Over Easter, I started this cardigan which I think is lovely. The yarn is 50% Tencel and 50% acrylic - I wouldn't normally ever knit acrylic, but I had heard the Tencel was good to knit with, so I wanted to try it. Plus it was cheap at The Warehouse! It is indeed a lovely smooth yarn - the colour is charcoal (deep grey), not black as it looks in the photo.
And now completed is this brushed wool wrap cardigan - it's a loose-fitting lacy design, and I have adapted my version from a more or less sleeveless summer pattern, by adding extra sleeve stitches, then picking up and knitting long rib cuffs and a rib edging all the way around. Wool from the local Salvation Army Op Shop, around $10 cost.

Sunday, March 23, 2008

Painted Duoprints

Click on the photos for a larger version, where you can see the colours more clearly.

Here are some "Before" and "After" shots of my recent monoprints. Each piece was monoprinted twice with dye, so I call them "Duoprints". This series came out quite different from the earlier ones I did last month - they had large areas of dye and large areas of white space, and I painted the white space in blocks of colour.

This time, the dye separated much more into small spots, and I swirled it around a lot on the plastic, so these prints have a lot more movement. I decided to paint that movement.

While these are only small pieces of fabric, around 11" by 15", it has taken me hours to paint them.

Paints don't act the same way as dyes when you mix them, but I blended most of the colours I've used, as I wanted the background dye to be visible, not obscured. Also, I wanted all the colours to be muted.

The colours are fairly subtle, in keeping with the dyes I used.

Question is - what do I do with them now? Frame them as completed works? Sandwich them and stitch them? Cut them up and make things from them?

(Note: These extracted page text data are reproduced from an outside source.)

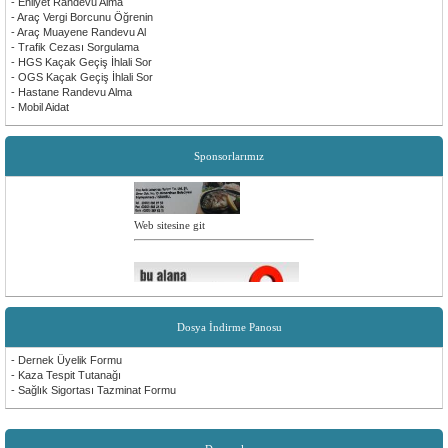
- Ehliyet Randevu Alma
- Araç Vergi Borcunu Öğrenin
- Araç Muayene Randevu Al
- Trafik Cezası Sorgulama
- HGS Kaçak Geçiş İhlali Sor
- OGS Kaçak Geçiş İhlali Sor
- Hastane Randevu Alma
- Mobil Aidat
Sponsorlarımız
Web sitesine git
Dosya İndirme Panosu
- Dernek Üyelik Formu
- Kaza Tespit Tutanağı
- Sağlık Sigortası Tazminat Formu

Your suggestions are welcomed.

Flour Resist - the process

This was the original fabric with flour paste, and designs drawn in it. I allowed the paste to dry.
This time, I painted over the dried resist with fabric paints, rather than dye. I divided it in two, and coloured each half.
Here's the finished sample. A lot more of the brass colour penetrated the resist, and the drawn lines are less obvious.

Tuesday, March 18, 2008


This is from the latest edition of Knitty, a fabulous (free) online knitting magazine which I adore for its fresh original designs.
I have a bit of a thing for hand knitted socks - the modern kind, not what your great Auntie Edna might have knitted you in 1960. Unfortunately, my short attention span flags after getting one sock done so I haven't ACTUALLY managed to produce a pair yet. Maybe this winter, as I enjoy all that lovely firewood!
Anyway.....the latest edition of Knitty (spring 2008, they are upside down to me) features this delicious sock made from hand painted wool (what else?) and wee mitred squares out of "Knits from a Painter's Palette" which I have.
I may have to make this sometime. Just because.

Sunday, March 16, 2008

Pictures of Autumn

A pretty pink salvia.....
...Helenium in flower. That fence behind is 2 metres (6 ft) high.
....Colchicum (Autumn crocus). today was cloudy so the flowers didn't open at all
.....and the firewood! There is 9 cubic metres here, enough to keep me plenty warm all winter.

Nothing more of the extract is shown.